The punishments to which offenders are liable under the provisions of this Code are:
Firstly, Qisas;
Secondly, Diyat;
Thirdly, Arsh; 
Fourthly, Daman;
Fifthly, Ta'zir; 
Sixthly, Death; 
Seventhly, Imprisonment for life; 
Eighthly, Imprisonment which is of two descriptions, namely:-- (i) Rigorous, i.e., with hard labour;
(ii) Simple;
Ninthly, Forfeiture of property;
Tenthly, Fine
First five punishments are added by amendments and are Islamic Punishments.

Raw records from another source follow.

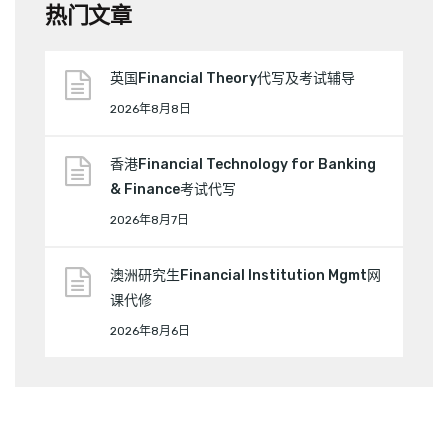
热门文章
英国Financial Theory代写及考试辅导
2026年8月8日
香港Financial Technology for Banking
& Finance考试代写
2026年8月7日
澳洲研究生Financial Institution Mgmt网
课代修
2026年8月6日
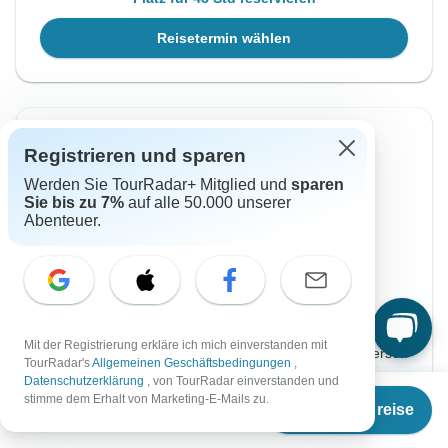
Reisetermin wählen
Sofortige Bestätigung
Registrieren und sparen
Von Samstag
Bis Samstag
Werden Sie TourRadar+ Mitglied und
sparen
Sie bis zu 7%
auf alle 50.000 unserer
17 Okt, 2026
31 Okt, 2026
Abenteuer.
Englisch
Fast ausgebucht
Garantierte Durchführung
Mit der Registrierung erkläre ich mich einverstanden mit
€2.270
Ab:
per person
TourRadar's
Allgemeinen Geschäftsbedingungen
,
Datenschutzerklärung
, von TourRadar einverstanden und
Ab
stimme dem Erhalt von Marketing-E-Mails zu.
Registrieren
to unlock savings
Termine & Preise
€
2.140
per person
Preis basierend auf gemeinsam genutztem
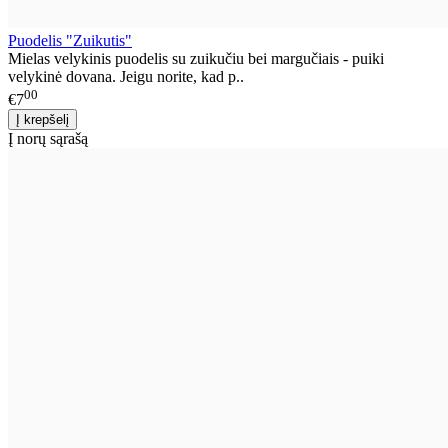
Puodelis "Zuikutis"
Mielas velykinis puodelis su zuikučiu bei margučiais - puiki
velykinė dovana. Jeigu norite, kad p..
00
€7
Į norų sąrašą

OBJECTS AND PURPOSES OF PUNISHMENT
The object and purpose of punishment is the prevention of crime and every punishment is intended to have double effect, viz, to prevent the person who has committed a crime from repeating the act or omission and to prevent other members of community from committing similar crimes. The main object of awarding punishment for offences is to create such an atmosphere which may become a deterrence for the people who have propensities towards crime and thereby prevention of offences so that the society in which all the members have to live may not feel suffocated, distuebed and prone to unhealting environment. The measure of punishment therefore, must vary from time to time according to the condition of a particular crime and other circumstances. The object of punishments being preventive, Penal policy of state should be to protect the society.
THEORIES OF PUNISHMENT:
DETERRENT
According to this theory the punishment is awarded to deter people from committing the crime. Emotion of fear play a vital role in man's life. The peole fear to commit the crime because it will render them to suffer. The fear of punishment put a check not only on criminal from committing further crime but also on all other evil minded. In spite of its weakness this has not entirely been eliminated from the policy of modern court of criminal justice. Hegal strongly supported this theory.
2. RETRIBUTIVE
The theory is based on the principle of an eye for an eye and tooth for tooth. The offender should be punished according to the nature of injury caused by him to the victim. In other words punishment should be in proportion to the injury caused by the accused. This theory does not look to the motive but to the intention in committing the crime. According to Salmond, t suffer punishment is to pay a debt due to the law that has been violated.
 3. PREVENTIVE
This has also been called theory of dsablement as it aims at, preventing the crime by disabling the criminal. In order to prevent the repitition of crime , the offenders are punished with death, imrisonment for life. For example, a murder is commited by A and he is punished. Here A is punished not for having committed the murder, but in order that no further murder be committed. This theoty has been commented by many writers on the ground that prevention of crime can also be done by reforming the behaviour of the criminal.
 4. REFORMATIVE
 The object of punishment according to this theory should be to reform the criminals. The cime is a mental disease which is caused by different anti-social elements. Therefore, there should be a mental case of the criminal s instead of awrding them severe punishment. Much truth lies in the statement that to open a school is to close a prison. if a persons of criminal mind are educated and trained there will be a little or not at all possibility of any crime being committed by them. The punishment therefore should be curative or corrective because no body could be cure by killing. In modern times much imortance is given to reformation or rehabilitation of the criminals.specially the young offenders in whose case this theory has very successfully applied. This theory has however failed in the cases of professional and habitual offenders.